In our industry, our job description is simple. Onboard customers and onboard members. That’s it. OK? It isn’t going up there and sharing – leading your people down the five-step, the seven-step, the three-step. It’s onboarding, very, very simple.

So if you take that in position, the concept that if it – if someone is only going to go for the path of least resistance, what they do not want to do is their job description.

Salespeople do not want to do their job description. They want to do something else other than their job description and today, it’s learning. It’s learning more and today’s environment says if I learn more, I can do more.

So they learn more to do more. But guess what. Now they have another five-step program. They have to learn more before they do more. So how can the habits be developed? Because it’s fragmented.

So in our industry, it’s very simple. We believe, me and Taylor, we believe firmly that when a – our salespeople joins a team, they already have everything they need at that moment to be successful. What do I mean by that? What does it really take?

There’s only half a dozen things to learn in our profession. There’s only a few of them and it’s a simple concept. Let’s use baseball. Baseball has some very simple concepts. Run, hit, catch, throw, period. Run, hit, catch, throw where in football [0:34:04] [Indiscernible]. Guess what they’re going to be doing on – today, Tuesday, OK? They’re looking at the run, hit, catch, throw a football. OK? What their tackle and all that stuff. OK? You get my point.

So they’re looking at that. They’re not creating new ways to learn it. They’re not creating new ways to do it. They’re creating the run, hit, catch, throw and how do I get better at it by doing the little bitty stuff, what we call habits.

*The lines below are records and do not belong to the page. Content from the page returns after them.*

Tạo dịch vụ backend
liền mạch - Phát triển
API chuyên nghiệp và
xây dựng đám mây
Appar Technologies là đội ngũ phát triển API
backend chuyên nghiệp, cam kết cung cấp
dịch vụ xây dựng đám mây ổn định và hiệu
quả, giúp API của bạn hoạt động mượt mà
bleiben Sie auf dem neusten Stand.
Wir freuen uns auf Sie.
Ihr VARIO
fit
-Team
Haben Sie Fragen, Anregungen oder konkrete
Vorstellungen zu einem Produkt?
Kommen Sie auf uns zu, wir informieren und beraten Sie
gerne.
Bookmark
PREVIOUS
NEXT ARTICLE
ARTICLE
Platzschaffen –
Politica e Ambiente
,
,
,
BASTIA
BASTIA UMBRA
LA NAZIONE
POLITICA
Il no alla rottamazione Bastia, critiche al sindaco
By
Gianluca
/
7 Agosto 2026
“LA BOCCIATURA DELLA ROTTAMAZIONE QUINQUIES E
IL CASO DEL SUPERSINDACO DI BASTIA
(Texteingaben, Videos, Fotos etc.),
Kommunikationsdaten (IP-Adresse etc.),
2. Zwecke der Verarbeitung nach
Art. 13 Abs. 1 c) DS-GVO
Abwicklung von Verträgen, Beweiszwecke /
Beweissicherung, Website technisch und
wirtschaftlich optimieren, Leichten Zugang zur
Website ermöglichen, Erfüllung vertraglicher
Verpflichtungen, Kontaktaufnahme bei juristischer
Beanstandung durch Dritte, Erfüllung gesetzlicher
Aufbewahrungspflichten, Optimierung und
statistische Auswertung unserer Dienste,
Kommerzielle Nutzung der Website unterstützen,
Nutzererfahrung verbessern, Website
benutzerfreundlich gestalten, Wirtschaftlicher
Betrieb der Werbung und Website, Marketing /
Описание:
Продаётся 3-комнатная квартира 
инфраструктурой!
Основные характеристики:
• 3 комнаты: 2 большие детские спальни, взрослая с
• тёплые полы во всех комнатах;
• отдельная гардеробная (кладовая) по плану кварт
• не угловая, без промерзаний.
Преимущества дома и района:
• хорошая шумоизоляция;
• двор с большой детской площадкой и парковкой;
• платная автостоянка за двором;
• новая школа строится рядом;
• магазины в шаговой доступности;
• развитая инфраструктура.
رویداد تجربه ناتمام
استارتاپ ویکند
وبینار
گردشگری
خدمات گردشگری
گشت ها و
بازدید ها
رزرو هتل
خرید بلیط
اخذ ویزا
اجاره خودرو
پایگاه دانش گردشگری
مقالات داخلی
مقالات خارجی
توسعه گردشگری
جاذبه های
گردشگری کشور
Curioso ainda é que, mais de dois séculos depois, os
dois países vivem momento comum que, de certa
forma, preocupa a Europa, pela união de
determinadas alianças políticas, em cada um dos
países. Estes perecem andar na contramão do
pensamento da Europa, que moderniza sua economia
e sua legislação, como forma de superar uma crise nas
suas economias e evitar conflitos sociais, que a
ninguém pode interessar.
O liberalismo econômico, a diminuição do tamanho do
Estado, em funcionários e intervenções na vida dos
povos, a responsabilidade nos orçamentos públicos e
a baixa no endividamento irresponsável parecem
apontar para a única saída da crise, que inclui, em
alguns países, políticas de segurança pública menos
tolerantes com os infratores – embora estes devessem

Taylor Thompson: Here’s the thing where people really – they really miss the mark is that they think that they have to have it perfected before they go out to do it.

Kody Bateman: Right.

Taylor Thompson: And they don’t realize that where the real growth comes in is by going out and actively doing it.


Lary Thompson: Tell them a little dribble story.

Taylor Thompson: I mean let’s talk about – I mean whenever you think about like basketball. I mean he likes baseball. I’m a basketball player.

Larry Thompson: Star, star, star.

Taylor Thompson: And so basketball, it was dribble, pass, shoot, right? Those were the core values. Those were the basic fundamentals and if you think about it, as a – you know, you get started as a little dribbler and you can’t bounce the ball very good and you shoot with two hands and you pass the ball., But it doesn’t necessarily get to the person that they’re passing it to. But what happens? Every practice, you’re practicing the same fundamentals every single time.

But as you grow up from the little dribblers, now you’re getting into junior high school. You’re practicing the same things. But are you better at it? Yeah. Are you better at the dribbling? Yeah. Can you shoot it a little bit better because you’ve had some practice? Not two hands, just one hand, right? I mean that’s the concept. But here’s the thing. Even as you go up through high school and college, you’re still practicing the same fundamentals.

The only variable is you’ve had more practice doing it. Whenever you look at professionals, it’s the same thing. So everybody would understand it’s only the activity that allows you to grow and become better. It’s the same things. It’s just doing it repeatedly until you become the best you can be.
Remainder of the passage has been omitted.